WASHINGTON - Congressional Republicans on Thursday challenged the Obama administration's plan for correcting flaws exposed by the September attacks on the U.S. mission in Libya, pressing for changes to its approach to security and asking what Secretary of State Hillary Rodham Clinton and other top officials knew before the deadly assault.
Three days after an independent investigative panel delivered a stinging report on the department's failures in Benghazi, Republican lawmakers in open hearings demanded to know why State Department officials did not do more to protect the mission when they were clearly aware that attacks on Western targets had increased all year.
The Republicans didn't appear to open any new areas for investigation, however. And with a number of GOP lawmakers not showing up for the hearings, it appeared that an issue that has been a major focus of conservatives' efforts since the fall may be losing steam.
The Sept. 11 attacks killed U.S. Ambassador J. Christopher Stevens and three other Americans, and set in motion a broad reexamination of how the State Department protects its 275 posts around the world.
Sen. Bob Corker, R-Tenn., asked Clinton's deputies, William J. Burns and Thomas R. Nides, why the secretary hadn't sought to shift money to better protect the Benghazi mission, given the stream of violent incidents in the city and warnings from lower-level U.S. officials.
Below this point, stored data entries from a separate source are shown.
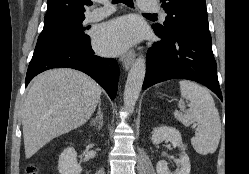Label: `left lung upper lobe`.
I'll return each instance as SVG.
<instances>
[{"mask_svg":"<svg viewBox=\"0 0 249 174\" xmlns=\"http://www.w3.org/2000/svg\"><path fill=\"white\" fill-rule=\"evenodd\" d=\"M167 13L164 25L154 32L171 39L186 35H210L205 0H161Z\"/></svg>","mask_w":249,"mask_h":174,"instance_id":"obj_1","label":"left lung upper lobe"}]
</instances>
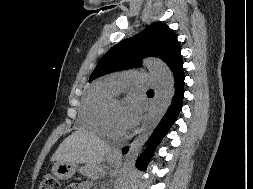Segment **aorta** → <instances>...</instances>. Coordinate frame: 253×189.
Masks as SVG:
<instances>
[{"mask_svg":"<svg viewBox=\"0 0 253 189\" xmlns=\"http://www.w3.org/2000/svg\"><path fill=\"white\" fill-rule=\"evenodd\" d=\"M144 65L154 74L157 80V90L139 134L130 145L129 151L126 154L121 175L117 179L115 189H120L123 178L135 166L143 145L169 108L175 91L173 73L164 62L157 59H146Z\"/></svg>","mask_w":253,"mask_h":189,"instance_id":"762f6f07","label":"aorta"}]
</instances>
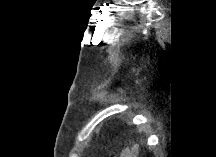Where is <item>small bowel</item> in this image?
Listing matches in <instances>:
<instances>
[{
    "label": "small bowel",
    "mask_w": 216,
    "mask_h": 157,
    "mask_svg": "<svg viewBox=\"0 0 216 157\" xmlns=\"http://www.w3.org/2000/svg\"><path fill=\"white\" fill-rule=\"evenodd\" d=\"M138 148L136 146L131 148H126L122 151L121 157H135L137 156Z\"/></svg>",
    "instance_id": "1"
}]
</instances>
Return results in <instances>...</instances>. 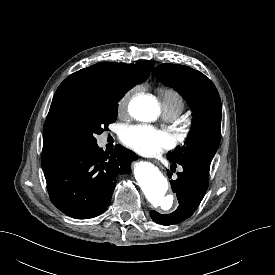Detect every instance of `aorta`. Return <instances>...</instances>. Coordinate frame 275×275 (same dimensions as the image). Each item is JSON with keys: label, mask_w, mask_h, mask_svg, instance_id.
Wrapping results in <instances>:
<instances>
[{"label": "aorta", "mask_w": 275, "mask_h": 275, "mask_svg": "<svg viewBox=\"0 0 275 275\" xmlns=\"http://www.w3.org/2000/svg\"><path fill=\"white\" fill-rule=\"evenodd\" d=\"M129 113L139 121L149 122L157 118L160 107L157 100L150 95H138L129 103ZM135 179L146 199L154 206L169 210L173 205V196L166 195L167 179L151 163L140 162L134 168Z\"/></svg>", "instance_id": "1"}]
</instances>
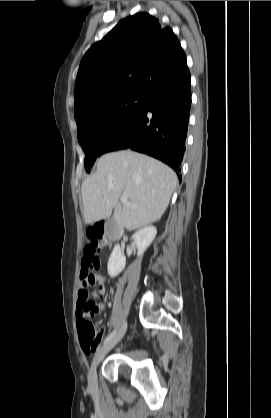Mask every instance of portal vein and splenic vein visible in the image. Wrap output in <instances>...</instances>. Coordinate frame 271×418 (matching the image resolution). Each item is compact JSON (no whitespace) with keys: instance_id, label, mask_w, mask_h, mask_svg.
<instances>
[{"instance_id":"18ae733b","label":"portal vein and splenic vein","mask_w":271,"mask_h":418,"mask_svg":"<svg viewBox=\"0 0 271 418\" xmlns=\"http://www.w3.org/2000/svg\"><path fill=\"white\" fill-rule=\"evenodd\" d=\"M120 201H121V203H123L124 205H128V206H133V207H136L134 204H131V203L128 201V198H127V196H126V195H122V196L120 197Z\"/></svg>"}]
</instances>
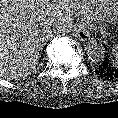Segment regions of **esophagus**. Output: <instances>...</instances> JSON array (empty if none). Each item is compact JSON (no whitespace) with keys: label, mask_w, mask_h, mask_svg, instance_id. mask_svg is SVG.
I'll return each mask as SVG.
<instances>
[{"label":"esophagus","mask_w":118,"mask_h":118,"mask_svg":"<svg viewBox=\"0 0 118 118\" xmlns=\"http://www.w3.org/2000/svg\"><path fill=\"white\" fill-rule=\"evenodd\" d=\"M74 35L81 41H89L90 34L82 23L76 24L73 29Z\"/></svg>","instance_id":"34e87169"}]
</instances>
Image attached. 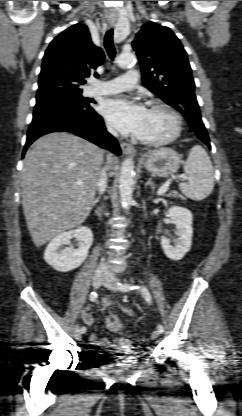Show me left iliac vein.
<instances>
[{
  "label": "left iliac vein",
  "mask_w": 242,
  "mask_h": 416,
  "mask_svg": "<svg viewBox=\"0 0 242 416\" xmlns=\"http://www.w3.org/2000/svg\"><path fill=\"white\" fill-rule=\"evenodd\" d=\"M116 282H117V279L113 275L107 273L105 274V278L102 284L110 290L117 291ZM151 336L153 339H157L160 336V332L158 330H155L152 332Z\"/></svg>",
  "instance_id": "1"
}]
</instances>
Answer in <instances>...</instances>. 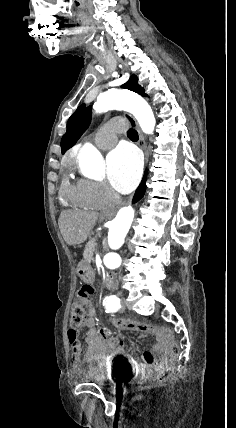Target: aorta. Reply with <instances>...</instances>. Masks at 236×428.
Segmentation results:
<instances>
[{
  "label": "aorta",
  "mask_w": 236,
  "mask_h": 428,
  "mask_svg": "<svg viewBox=\"0 0 236 428\" xmlns=\"http://www.w3.org/2000/svg\"><path fill=\"white\" fill-rule=\"evenodd\" d=\"M95 113L101 114L113 109L130 112L138 121L142 131L152 134L156 120L150 105L139 95L128 90H110L100 94L93 105ZM81 168L91 176L100 177L103 172V159L100 152L91 144L83 146L79 155ZM134 219L131 206L121 208L109 224L108 245L111 249L103 258L104 265L116 269L122 263L117 250L124 244L125 237Z\"/></svg>",
  "instance_id": "762f6f07"
}]
</instances>
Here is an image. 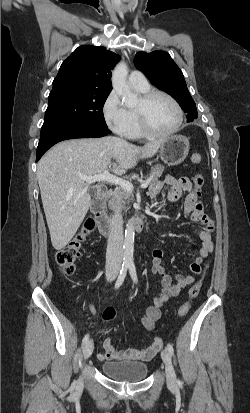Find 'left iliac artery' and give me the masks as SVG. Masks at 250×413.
I'll use <instances>...</instances> for the list:
<instances>
[{
  "mask_svg": "<svg viewBox=\"0 0 250 413\" xmlns=\"http://www.w3.org/2000/svg\"><path fill=\"white\" fill-rule=\"evenodd\" d=\"M129 272H130V275H131L133 281L137 283L138 278H137V274H136V268H135V265L133 263L129 264ZM167 350L169 351V353L171 355H173L174 349H173L171 344H167Z\"/></svg>",
  "mask_w": 250,
  "mask_h": 413,
  "instance_id": "44dca946",
  "label": "left iliac artery"
}]
</instances>
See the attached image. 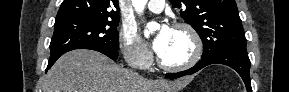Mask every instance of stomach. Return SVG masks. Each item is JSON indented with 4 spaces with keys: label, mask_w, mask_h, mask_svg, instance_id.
Segmentation results:
<instances>
[{
    "label": "stomach",
    "mask_w": 289,
    "mask_h": 92,
    "mask_svg": "<svg viewBox=\"0 0 289 92\" xmlns=\"http://www.w3.org/2000/svg\"><path fill=\"white\" fill-rule=\"evenodd\" d=\"M166 92H176V91H166Z\"/></svg>",
    "instance_id": "1"
}]
</instances>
"Why did [Clinton] never ask for ... any change of resources to make sure Benghazi was secure? Why did that not happen?" Corker said at a hearing of the Senate Foreign Relations Committee. "I cannot imagine that we had people out there with the lack of security. ... What I saw in the report is a department that has sclerosis."
Administration officials accepted the conclusion of the investigative panel that security arrangements were deeply flawed, and they have sought to show they are taking the initiative on the issue.
State Department officials have embraced all 29 recommendations from the Accountability Review Board and have removed from their jobs -- but not the department -- four officials with some responsibility for diplomatic security in Libya. They are asking Congress for more money and reallocating funds to pay for more Marine guards, civilian security personnel and physical security improvements.